Question from Dee
Hi there I am really at a loss.
My baby is 10 months old and a couple of months ago for some reason I was looking at plastic and toxins and it’s heightened my anxiety. I am very scared about everything my baby has been exposed to and scared about his future.
I immediately changed to giving his food in glass bowls, he drinks out of glasses and I store his food in glass bowls. I bought Kilner (rayware) freezer glass containers and chop and cook and store all my baby’s different fruit, vegetables and lentils etc in there so they are stored over a month in the freezer usually and this allows me to give him homemade food.
I noticed black kilner writing on the base and I emailed them.
I received the below response:
“Thank you for contacting The Rayware group with your enquiry.
Whilst we are unable to advise all our products to be entirely lead/cadmium free I can advise that any trace would be to minimal and that all our products meet all European and UK standards for metal release.
I can also advise that any products that we supply directly to our stockist in America do not require a proposition 65 label”
My dilemma is do I go back to storing and using baby plastic bowls, cups and containers or not as I’m scared about the lead and cadmium.
I’m so confused and really unhappy as everything I try seems to be toxic so what do I do?
This has all made my anxiety worse and I’m feeling very down.
I would not recommend going back to plastic.
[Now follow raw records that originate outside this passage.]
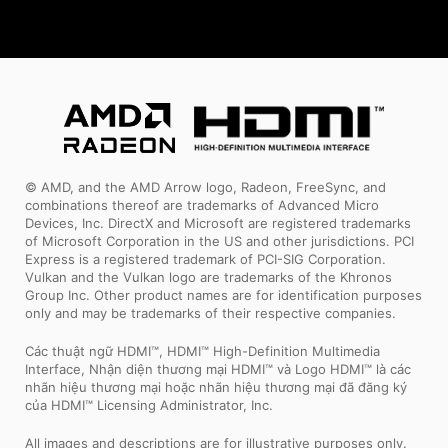
© AMD, and the AMD Arrow logo, Radeon, FreeSync, and
combinations thereof are trademarks of Advanced Micro
Devices, Inc. DirectX and Microsoft are registered trademarks
of Microsoft Corporation in the US and other jurisdictions. PCI
Express is a registered trademark of PCI-SIG Corporation.
Vulkan and the Vulkan logo are trademarks of the Khronos
Group Inc. Other product names are for identification purposes
only and may be trademarks of their respective companies.
Các thuật ngữ HDMI™, HDMI™ High-Definition Multimedia
Interface, Nhận diện thương mại HDMI™ và Logo HDMI™ là các
nhãn hiệu thương mại hoặc nhãn hiệu thương mại đã đăng ký
của HDMI™ Licensing Administrator, Inc.
All images and descriptions are for illustrative purposes only.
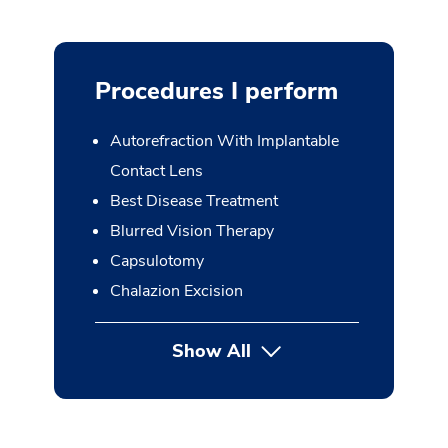
Procedures I perform
Autorefraction With Implantable
Contact Lens
Best Disease Treatment
Blurred Vision Therapy
Capsulotomy
Chalazion Excision
Show All
button Press enter to expan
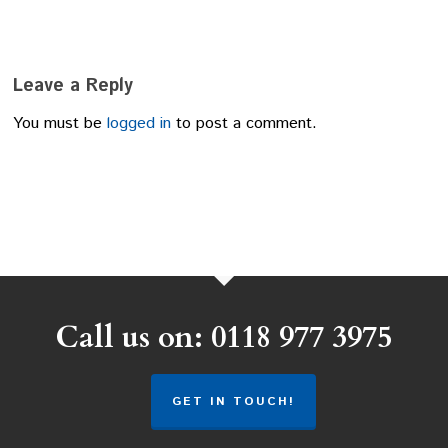
Leave a Reply
You must be
logged in
to post a comment.
Call us on: 0118 977 3975
GET IN TOUCH!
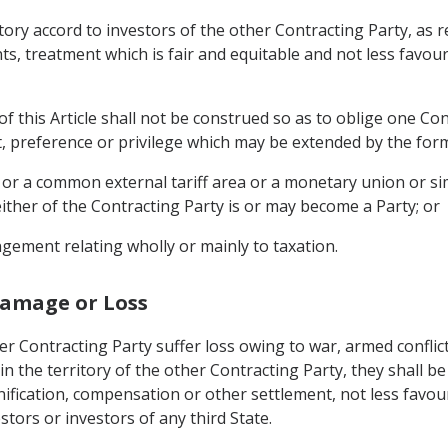
rritory accord to investors of the other Contracting Party, 
s, treatment which is fair and equitable and not less favour
f this Article shall not be construed so as to oblige one Con
t, preference or privilege which may be extended by the form
 or a common external tariff area or a monetary union or si
ither of the Contracting Party is or may become a Party; or
gement relating wholly or mainly to taxation.
Damage or Loss
r Contracting Party suffer loss owing to war, armed conflict
 in the territory of the other Contracting Party, they shall b
ification, compensation or other settlement, not less favour
stors or investors of any third State.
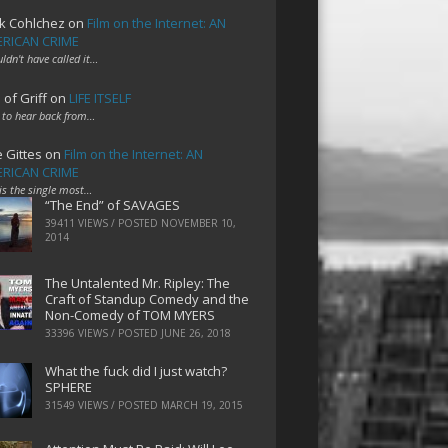
k Cohlchez
on
Film on the Internet: AN
RICAN CRIME
uldn't have called it…
 of Griff
on
LIFE ITSELF
 to hear back from…
e Gittes
on
Film on the Internet: AN
RICAN CRIME
 is the single most…
“The End” of SAVAGES
39411 VIEWS / POSTED
NOVEMBER 10,
2014
The Untalented Mr. Ripley: The
Craft of Standup Comedy and the
Non-Comedy of TOM MYERS
33396 VIEWS / POSTED
JUNE 26, 2018
What the fuck did I just watch?
SPHERE
31549 VIEWS / POSTED
MARCH 19, 2015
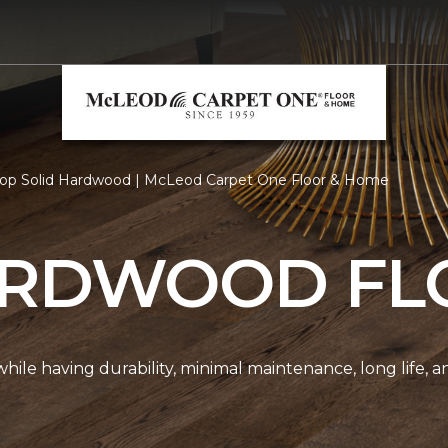
op Solid Hardwood | McLeod Carpet One Floor & Home
ARDWOOD FL
r while having durability, minimal maintenance, long life, 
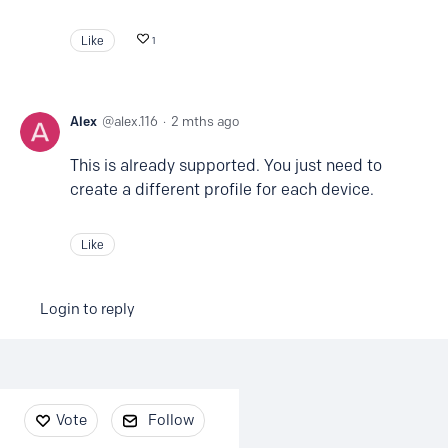
Like
1
Alex
alex.116
2 mths ago
This is already supported. You just need to
create a different profile for each device.
Like
Login to reply
Content aside
Vote
Follow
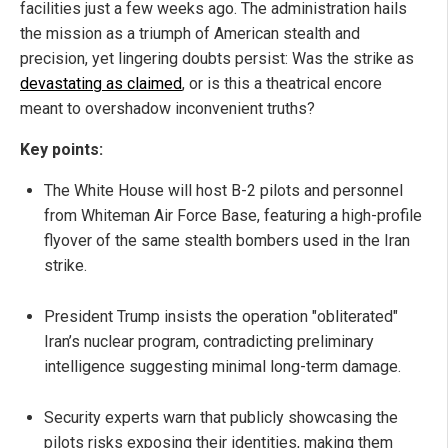
facilities just a few weeks ago. The administration hails
the mission as a triumph of American stealth and
precision, yet lingering doubts persist: Was the strike as
devastating as claimed
, or is this a theatrical encore
meant to overshadow inconvenient truths?
Key points:
The White House will host B-2 pilots and personnel
from Whiteman Air Force Base, featuring a high-profile
flyover of the same stealth bombers used in the Iran
strike.
President Trump insists the operation "obliterated"
Iran’s nuclear program, contradicting preliminary
intelligence suggesting minimal long-term damage.
Security experts warn that publicly showcasing the
pilots risks exposing their identities, making them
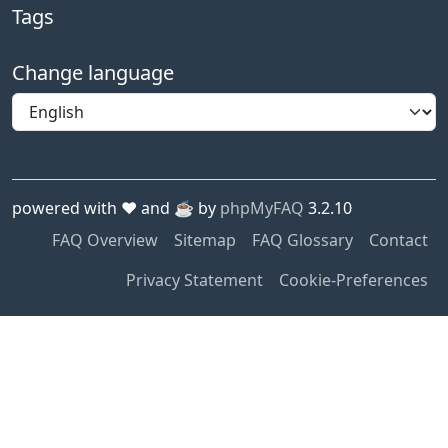
Tags
Change language
powered with ❤️ and ☕️ by
phpMyFAQ
3.2.10
FAQ Overview
Sitemap
FAQ Glossary
Contact
Privacy Statement
Cookie-Preferences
Plastic has the potential to leach an array of harmful chemicals into food. It has been shown to leach under most conditions. You can read more about it here.
Most glassware purchased in the U.S. and EU is safe to use. You can read more about glassware here.
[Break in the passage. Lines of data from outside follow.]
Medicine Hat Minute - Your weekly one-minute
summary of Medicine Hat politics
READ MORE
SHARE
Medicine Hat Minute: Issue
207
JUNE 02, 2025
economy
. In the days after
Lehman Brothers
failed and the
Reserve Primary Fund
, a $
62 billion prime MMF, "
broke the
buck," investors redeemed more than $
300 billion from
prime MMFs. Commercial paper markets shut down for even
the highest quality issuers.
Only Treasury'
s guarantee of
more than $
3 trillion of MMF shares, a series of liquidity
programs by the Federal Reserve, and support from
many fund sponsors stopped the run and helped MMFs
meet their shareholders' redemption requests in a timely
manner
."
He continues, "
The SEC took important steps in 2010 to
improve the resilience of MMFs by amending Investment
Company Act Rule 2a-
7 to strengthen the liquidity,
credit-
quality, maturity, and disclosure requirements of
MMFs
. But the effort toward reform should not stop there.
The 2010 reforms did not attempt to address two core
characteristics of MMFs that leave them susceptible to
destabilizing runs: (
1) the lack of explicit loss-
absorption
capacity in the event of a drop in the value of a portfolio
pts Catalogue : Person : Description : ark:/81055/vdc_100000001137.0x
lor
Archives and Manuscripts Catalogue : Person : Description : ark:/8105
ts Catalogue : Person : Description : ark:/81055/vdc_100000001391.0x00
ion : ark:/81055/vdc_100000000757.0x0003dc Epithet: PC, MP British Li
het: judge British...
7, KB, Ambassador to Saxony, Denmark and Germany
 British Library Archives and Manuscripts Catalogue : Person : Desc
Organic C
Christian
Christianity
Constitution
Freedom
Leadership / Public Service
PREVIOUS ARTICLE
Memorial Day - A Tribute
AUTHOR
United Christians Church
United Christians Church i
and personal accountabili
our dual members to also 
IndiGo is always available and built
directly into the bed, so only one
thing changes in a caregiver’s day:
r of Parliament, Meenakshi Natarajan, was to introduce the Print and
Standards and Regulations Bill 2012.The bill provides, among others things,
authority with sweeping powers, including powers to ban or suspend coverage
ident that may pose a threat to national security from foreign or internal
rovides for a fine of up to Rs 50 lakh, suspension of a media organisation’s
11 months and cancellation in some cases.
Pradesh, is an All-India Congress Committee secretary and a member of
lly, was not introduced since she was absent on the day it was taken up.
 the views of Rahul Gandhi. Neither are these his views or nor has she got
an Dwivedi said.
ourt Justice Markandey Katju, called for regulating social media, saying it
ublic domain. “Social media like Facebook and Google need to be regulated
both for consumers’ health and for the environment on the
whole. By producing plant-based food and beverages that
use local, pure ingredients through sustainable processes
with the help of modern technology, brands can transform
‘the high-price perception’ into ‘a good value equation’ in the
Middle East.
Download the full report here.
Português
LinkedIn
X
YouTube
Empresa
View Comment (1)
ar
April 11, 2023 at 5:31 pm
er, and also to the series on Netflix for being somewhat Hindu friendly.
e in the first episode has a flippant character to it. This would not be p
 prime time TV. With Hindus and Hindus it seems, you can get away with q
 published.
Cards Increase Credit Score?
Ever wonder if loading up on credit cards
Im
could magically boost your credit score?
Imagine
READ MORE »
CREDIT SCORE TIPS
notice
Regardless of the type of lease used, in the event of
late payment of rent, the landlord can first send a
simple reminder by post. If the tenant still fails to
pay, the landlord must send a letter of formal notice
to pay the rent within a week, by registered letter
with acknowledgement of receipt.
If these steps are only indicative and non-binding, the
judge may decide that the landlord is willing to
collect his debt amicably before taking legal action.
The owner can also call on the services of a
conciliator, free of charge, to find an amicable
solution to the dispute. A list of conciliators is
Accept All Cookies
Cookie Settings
If you read the link above about glassware, you will find that there are some types of glass that it is best to avoid. Lead glass, or lead crystal, can contain high levels of lead that could leach into food or drink. Glass with decorations, such as painted rims, may have a high lead content from the decoration which could flake off and be consumed. Vintage glass could have been made before regulations to limit leachable lead levels were in place (in the U.S., the FDA started regulating leachable lead levels in 1971).